▶ **Requirement**: Repeat the entries that follow, exactly as they are written.

++++

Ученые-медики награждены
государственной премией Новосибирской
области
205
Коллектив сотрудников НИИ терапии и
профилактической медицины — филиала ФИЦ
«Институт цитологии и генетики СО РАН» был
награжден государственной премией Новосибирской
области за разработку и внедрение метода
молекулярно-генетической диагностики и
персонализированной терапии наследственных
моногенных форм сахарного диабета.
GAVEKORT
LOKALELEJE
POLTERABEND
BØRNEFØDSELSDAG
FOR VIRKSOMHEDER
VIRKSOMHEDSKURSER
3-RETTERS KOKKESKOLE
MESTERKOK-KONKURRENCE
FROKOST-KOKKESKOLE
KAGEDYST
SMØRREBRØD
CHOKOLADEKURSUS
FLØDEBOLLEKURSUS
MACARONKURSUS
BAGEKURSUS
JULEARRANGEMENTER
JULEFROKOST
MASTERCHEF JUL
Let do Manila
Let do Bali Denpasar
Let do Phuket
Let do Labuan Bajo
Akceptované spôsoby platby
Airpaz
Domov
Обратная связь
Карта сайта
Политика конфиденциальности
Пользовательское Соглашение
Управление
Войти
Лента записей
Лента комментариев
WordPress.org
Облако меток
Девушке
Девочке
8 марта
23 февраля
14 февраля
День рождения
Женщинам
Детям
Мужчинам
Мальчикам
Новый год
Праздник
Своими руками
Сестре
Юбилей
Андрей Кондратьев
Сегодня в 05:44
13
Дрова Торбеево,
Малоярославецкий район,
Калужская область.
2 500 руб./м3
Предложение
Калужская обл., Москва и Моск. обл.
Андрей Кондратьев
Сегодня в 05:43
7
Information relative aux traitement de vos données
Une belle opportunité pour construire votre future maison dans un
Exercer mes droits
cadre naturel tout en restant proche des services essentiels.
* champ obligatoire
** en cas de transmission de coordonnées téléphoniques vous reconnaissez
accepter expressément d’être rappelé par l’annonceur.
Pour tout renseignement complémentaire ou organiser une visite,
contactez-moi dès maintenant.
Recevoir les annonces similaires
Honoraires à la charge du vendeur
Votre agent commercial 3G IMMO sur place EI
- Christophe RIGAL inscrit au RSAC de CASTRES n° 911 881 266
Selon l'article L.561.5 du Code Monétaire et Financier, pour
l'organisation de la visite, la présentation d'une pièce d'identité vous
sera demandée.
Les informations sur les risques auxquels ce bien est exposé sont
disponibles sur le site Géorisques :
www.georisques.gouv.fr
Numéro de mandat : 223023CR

++++

▶ **Exercise output**:
Ученые-медики награждены
государственной премией Новосибирской
области
205
Коллектив сотрудников НИИ терапии и
профилактической медицины — филиала ФИЦ
«Институт цитологии и генетики СО РАН» был
награжден государственной премией Новосибирской
области за разработку и внедрение метода
молекулярно-генетической диагностики и
персонализированной терапии наследственных
моногенных форм сахарного диабета.
GAVEKORT
LOKALELEJE
POLTERABEND
BØRNEFØDSELSDAG
FOR VIRKSOMHEDER
VIRKSOMHEDSKURSER
3-RETTERS KOKKESKOLE
MESTERKOK-KONKURRENCE
FROKOST-KOKKESKOLE
KAGEDYST
SMØRREBRØD
CHOKOLADEKURSUS
FLØDEBOLLEKURSUS
MACARONKURSUS
BAGEKURSUS
JULEARRANGEMENTER
JULEFROKOST
MASTERCHEF JUL
Let do Manila
Let do Bali Denpasar
Let do Phuket
Let do Labuan Bajo
Akceptované spôsoby platby
Airpaz
Domov
Обратная связь
Карта сайта
Политика конфиденциальности
Пользовательское Соглашение
Управление
Войти
Лента записей
Лента комментариев
WordPress.org
Облако меток
Девушке
Девочке
8 марта
23 февраля
14 февраля
День рождения
Женщинам
Детям
Мужчинам
Мальчикам
Новый год
Праздник
Своими руками
Сестре
Юбилей
Андрей Кондратьев
Сегодня в 05:44
13
Дрова Торбеево,
Малоярославецкий район,
Калужская область.
2 500 руб./м3
Предложение
Калужская обл., Москва и Моск. обл.
Андрей Кондратьев
Сегодня в 05:43
7
Information relative aux traitement de vos données
Une belle opportunité pour construire votre future maison dans un
Exercer mes droits
cadre naturel tout en restant proche des services essentiels.
* champ obligatoire
** en cas de transmission de coordonnées téléphoniques vous reconnaissez
accepter expressément d’être rappelé par l’annonceur.
Pour tout renseignement complémentaire ou organiser une visite,
contactez-moi dès maintenant.
Recevoir les annonces similaires
Honoraires à la charge du vendeur
Votre agent commercial 3G IMMO sur place EI
- Christophe RIGAL inscrit au RSAC de CASTRES n° 911 881 266
Selon l'article L.561.5 du Code Monétaire et Financier, pour
l'organisation de la visite, la présentation d'une pièce d'identité vous
sera demandée.
Les informations sur les risques auxquels ce bien est exposé sont
disponibles sur le site Géorisques :
www.georisques.gouv.fr
Numéro de mandat : 223023CR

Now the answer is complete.